What "Normal" Kids Do
We've been going through the annual hatred of summer camp at the Arens house. She hates bowling. Rather, she hates the fact that her team never gets any strikes. She's sick of swimming with the babies and hasn't passed the swimming test yet. She doesn't want to get up in the morning.
And she blames me.
"I promise I won't bother you," she says, noticing for the 800th time that my office is in our house.
Beloved reinforced it had nothing to do with that. "You know why you have to go to summer camp."
She splashed water up the sides of the bathtub. "Because Mommy thinks I'll bother her here," she said, making the mad eyes at me. "But I'll be really quiet. I just want to be home like a normal kid."
"What are you talking about?" I said. "Almost everyone you know goes to summer camp. All your friends from your old school, all your friends from this camp, nearly all of your cousins. You are not the only child in the world who has two parents with jobs. You are completely normal."
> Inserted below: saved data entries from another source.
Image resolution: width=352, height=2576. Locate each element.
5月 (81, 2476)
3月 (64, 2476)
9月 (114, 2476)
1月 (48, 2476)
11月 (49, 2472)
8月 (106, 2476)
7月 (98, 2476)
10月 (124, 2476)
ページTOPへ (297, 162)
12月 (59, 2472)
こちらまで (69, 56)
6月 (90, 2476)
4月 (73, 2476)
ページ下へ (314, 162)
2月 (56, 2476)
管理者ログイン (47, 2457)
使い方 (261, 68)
She started crying. "I just want to stay home with you."
I didn't react well. For a variety of reasons, yesterday was a shit day, and that sort of knocked me over the edge. I picked myself up, put myself in time out in my bedroom and sobbed into the pillows.
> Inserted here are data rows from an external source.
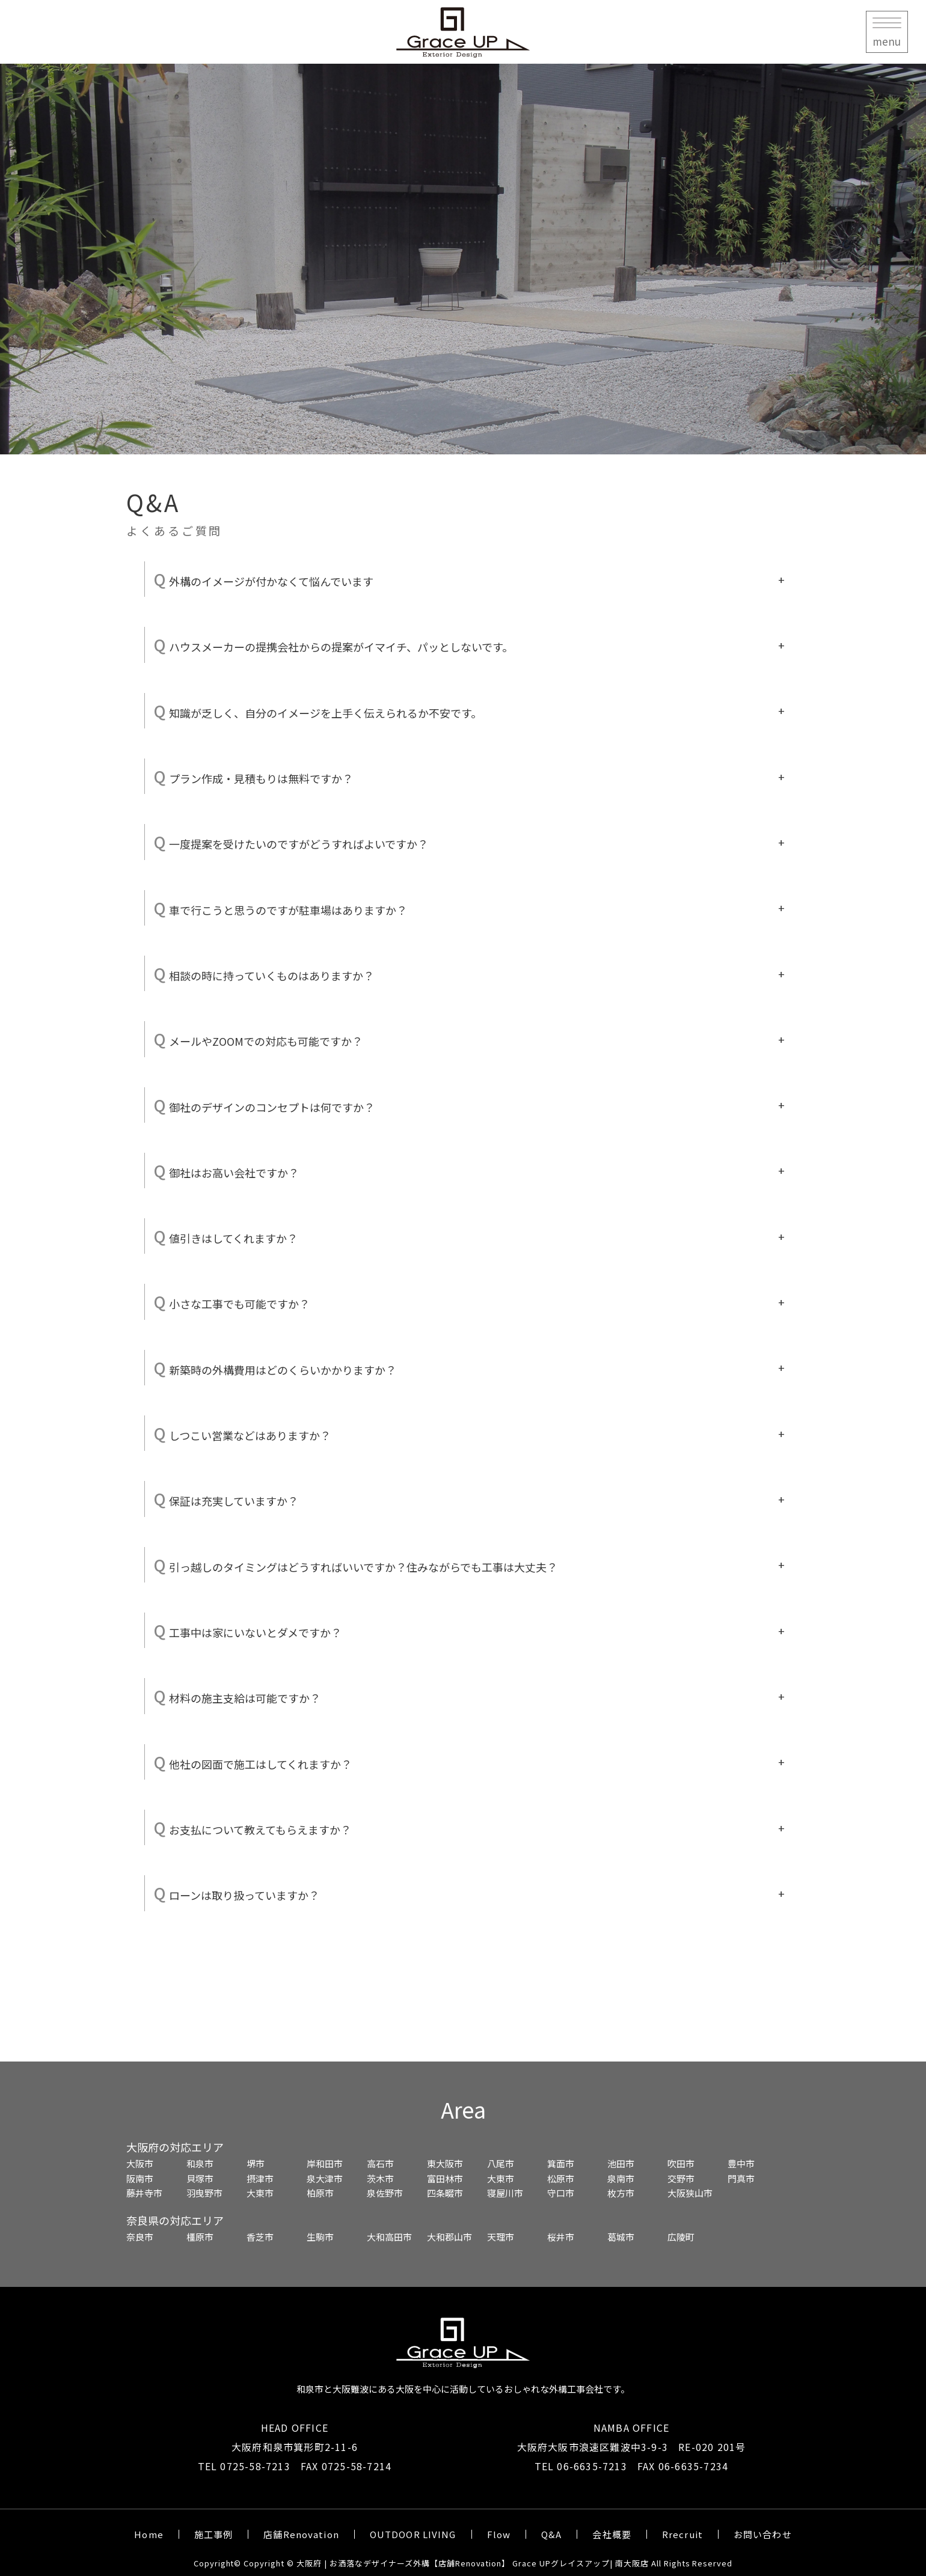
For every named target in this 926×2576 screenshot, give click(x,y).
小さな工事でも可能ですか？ (232, 1301)
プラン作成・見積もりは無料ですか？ (253, 776)
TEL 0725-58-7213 (244, 2466)
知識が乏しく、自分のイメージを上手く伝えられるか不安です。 (318, 711)
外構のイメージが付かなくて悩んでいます (263, 579)
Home (149, 2534)
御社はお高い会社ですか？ (226, 1170)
She knocked on the door after a little while. "I'm sorry I made you cry," she said.
I tried to tell her it wasn't her, but I could see she didn't believe me.
In the wee hours of the morning, she woke up with the pirate nightmare and I woke up with puffy eyes and a crying hangover.
I don't know what normal kids do. I just know what we do, how we adjust and react.
I'm pretty sure it's normal to want whatever it is you don't have.